The result? Friends who shared the same level of social anxiety, whether high or low, felt closer to their friends than those with mismatched anxiety levels, and also felt a lot less uncertainty about where their friendship stood. Essentially, "new friends become better friends over time if they have similar levels of social phobia," reported Melissa Dahl in Science of Us.
The perks of being a wallflower: Befriending people with the same weird social anxieties means cutting out awkward explanations for, say, why you don't want to walk near the neighborhood you ex lives in, or why you can't bear the thought of putting on pants to go to that party.
As noted by Science of Us, the new findings are in line with a 2005 study, which discovered that when two highly anxious people disclose personal information to one another, they feel closer than those who breeze through personal interactions like it's no big deal.
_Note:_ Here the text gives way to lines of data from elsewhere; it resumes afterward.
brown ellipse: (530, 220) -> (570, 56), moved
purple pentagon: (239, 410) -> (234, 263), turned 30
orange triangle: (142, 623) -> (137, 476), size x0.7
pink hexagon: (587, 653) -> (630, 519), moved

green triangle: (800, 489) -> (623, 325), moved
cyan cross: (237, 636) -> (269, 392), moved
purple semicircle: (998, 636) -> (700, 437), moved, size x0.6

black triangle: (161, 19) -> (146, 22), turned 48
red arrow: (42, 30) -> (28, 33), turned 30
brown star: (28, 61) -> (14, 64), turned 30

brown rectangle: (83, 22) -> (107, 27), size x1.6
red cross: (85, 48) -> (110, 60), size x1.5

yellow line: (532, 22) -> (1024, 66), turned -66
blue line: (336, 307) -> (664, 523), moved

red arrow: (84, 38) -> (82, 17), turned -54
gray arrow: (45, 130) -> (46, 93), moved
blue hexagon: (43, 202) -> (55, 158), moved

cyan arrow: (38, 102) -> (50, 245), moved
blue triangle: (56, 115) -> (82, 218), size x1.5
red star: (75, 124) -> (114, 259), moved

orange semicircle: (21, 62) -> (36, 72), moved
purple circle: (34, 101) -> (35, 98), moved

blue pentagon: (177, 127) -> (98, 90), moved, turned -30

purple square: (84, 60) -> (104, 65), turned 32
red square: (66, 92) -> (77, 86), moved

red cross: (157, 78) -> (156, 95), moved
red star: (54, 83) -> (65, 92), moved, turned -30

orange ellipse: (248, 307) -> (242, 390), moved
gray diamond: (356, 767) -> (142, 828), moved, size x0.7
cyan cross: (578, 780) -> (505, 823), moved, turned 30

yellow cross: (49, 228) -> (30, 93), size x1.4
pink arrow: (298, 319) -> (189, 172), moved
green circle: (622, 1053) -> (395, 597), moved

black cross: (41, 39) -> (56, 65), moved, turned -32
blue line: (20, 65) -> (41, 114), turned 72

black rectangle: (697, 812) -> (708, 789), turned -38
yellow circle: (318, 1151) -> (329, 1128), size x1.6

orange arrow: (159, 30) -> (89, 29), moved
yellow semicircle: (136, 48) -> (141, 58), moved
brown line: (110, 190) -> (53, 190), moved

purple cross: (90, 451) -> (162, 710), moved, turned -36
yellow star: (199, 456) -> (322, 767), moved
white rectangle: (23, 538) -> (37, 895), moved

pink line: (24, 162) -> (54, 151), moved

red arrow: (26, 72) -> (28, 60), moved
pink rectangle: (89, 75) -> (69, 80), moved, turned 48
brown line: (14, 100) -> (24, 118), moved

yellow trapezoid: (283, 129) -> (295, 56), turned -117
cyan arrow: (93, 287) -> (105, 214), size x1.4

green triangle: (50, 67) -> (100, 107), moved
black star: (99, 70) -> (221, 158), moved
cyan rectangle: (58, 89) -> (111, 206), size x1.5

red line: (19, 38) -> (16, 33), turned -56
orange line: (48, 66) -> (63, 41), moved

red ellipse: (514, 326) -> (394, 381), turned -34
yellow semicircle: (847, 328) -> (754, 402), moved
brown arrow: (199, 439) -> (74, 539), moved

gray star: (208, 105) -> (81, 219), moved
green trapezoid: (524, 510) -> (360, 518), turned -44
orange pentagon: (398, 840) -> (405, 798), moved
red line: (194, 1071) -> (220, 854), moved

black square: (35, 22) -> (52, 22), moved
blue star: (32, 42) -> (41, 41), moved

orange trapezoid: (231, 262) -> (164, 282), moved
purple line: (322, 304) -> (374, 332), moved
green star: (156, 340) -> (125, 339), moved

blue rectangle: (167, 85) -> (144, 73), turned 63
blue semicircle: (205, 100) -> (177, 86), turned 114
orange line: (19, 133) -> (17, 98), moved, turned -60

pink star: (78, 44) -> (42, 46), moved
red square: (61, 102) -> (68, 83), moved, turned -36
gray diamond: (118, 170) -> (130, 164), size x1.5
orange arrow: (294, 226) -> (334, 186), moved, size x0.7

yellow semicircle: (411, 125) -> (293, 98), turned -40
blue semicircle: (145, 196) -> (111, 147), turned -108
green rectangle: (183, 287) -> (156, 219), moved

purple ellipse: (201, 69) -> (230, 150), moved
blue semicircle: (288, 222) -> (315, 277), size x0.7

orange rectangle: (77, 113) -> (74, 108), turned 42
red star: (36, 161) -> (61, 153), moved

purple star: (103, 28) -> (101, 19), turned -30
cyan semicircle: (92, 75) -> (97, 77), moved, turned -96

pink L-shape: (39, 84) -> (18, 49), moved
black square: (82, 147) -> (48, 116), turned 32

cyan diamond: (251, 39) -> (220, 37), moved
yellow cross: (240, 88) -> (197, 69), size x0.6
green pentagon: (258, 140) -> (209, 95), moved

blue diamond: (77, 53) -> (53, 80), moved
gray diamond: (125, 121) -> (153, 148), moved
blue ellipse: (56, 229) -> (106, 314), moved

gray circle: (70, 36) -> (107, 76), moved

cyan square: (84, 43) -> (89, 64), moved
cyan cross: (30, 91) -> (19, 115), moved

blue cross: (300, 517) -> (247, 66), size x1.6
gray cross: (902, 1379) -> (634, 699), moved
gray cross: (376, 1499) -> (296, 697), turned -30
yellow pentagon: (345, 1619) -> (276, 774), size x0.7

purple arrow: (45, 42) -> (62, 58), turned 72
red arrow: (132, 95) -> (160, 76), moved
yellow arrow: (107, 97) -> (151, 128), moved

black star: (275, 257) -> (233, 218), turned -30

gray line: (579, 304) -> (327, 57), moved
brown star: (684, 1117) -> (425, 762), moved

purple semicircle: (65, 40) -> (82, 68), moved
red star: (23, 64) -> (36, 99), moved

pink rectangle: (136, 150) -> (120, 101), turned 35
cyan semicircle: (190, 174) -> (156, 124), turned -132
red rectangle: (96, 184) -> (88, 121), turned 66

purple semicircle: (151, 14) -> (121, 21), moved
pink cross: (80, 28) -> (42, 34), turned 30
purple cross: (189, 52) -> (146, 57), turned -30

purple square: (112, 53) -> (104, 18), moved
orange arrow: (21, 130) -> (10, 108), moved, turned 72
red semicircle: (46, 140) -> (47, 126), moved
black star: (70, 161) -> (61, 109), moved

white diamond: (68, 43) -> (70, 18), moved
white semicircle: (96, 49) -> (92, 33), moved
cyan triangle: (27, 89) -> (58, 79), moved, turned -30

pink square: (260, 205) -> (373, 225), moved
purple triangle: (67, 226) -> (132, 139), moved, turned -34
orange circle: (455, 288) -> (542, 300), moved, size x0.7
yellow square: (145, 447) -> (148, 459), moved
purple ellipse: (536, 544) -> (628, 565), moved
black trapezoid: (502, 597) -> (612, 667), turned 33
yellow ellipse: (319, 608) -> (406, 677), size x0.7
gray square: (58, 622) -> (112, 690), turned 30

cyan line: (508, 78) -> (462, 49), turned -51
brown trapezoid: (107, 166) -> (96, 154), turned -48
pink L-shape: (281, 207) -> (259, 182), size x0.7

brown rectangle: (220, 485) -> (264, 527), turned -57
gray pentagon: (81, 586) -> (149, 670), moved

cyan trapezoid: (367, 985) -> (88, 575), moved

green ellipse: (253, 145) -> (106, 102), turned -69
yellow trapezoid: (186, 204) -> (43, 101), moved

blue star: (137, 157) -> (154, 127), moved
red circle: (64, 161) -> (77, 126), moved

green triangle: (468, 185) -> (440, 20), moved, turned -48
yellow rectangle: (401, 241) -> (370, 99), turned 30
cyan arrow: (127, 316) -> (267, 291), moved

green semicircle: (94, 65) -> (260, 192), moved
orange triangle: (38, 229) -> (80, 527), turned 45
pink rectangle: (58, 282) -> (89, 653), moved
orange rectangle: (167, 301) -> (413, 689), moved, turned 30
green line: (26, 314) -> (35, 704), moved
The same wasn't true for when socially anxious people attempted small talk.
It may be the act of opening up about our social anxieties, letting all of our awkwardness hang out, that really solidifies a friendship. Just like the famed "36 Questions" experiment illustrated, self-disclosure creates vulnerability, which in turn creates the space for establishing intimacy.
"Emotional bonds often get stronger when people feel vulnerable," Scientific American's Robert Epstein reported. "When you see someone who is in a weak and vulnerable state, you often feel like comforting or protecting that person; those tendencies make you feel close to someone."
That may extend in particular to those whose anxieties over socializing set them outside the norm.
"I have some token 'cool' friends, but I'm generally more comfortable with other awkward people," Gwendolyn Kansen wrote in a personal essay. "Clearly they're also more comfortable with me. ... The blanket rejection of awkward people comes from people who rank each other based on the dictums of mainstream society. People outside the box don't have to worry about how you fit into it."
So, take a breather: The social butterflies may have plenty of life advantages, but at least the awkward social outcasts have one major upside: We make the best friends for each other. If cult TV shows like Freaks and Geeks and It's Always Sunny in Philadelphia taught us one thing, it's that there's a social niche for anyone, even the "outsiders."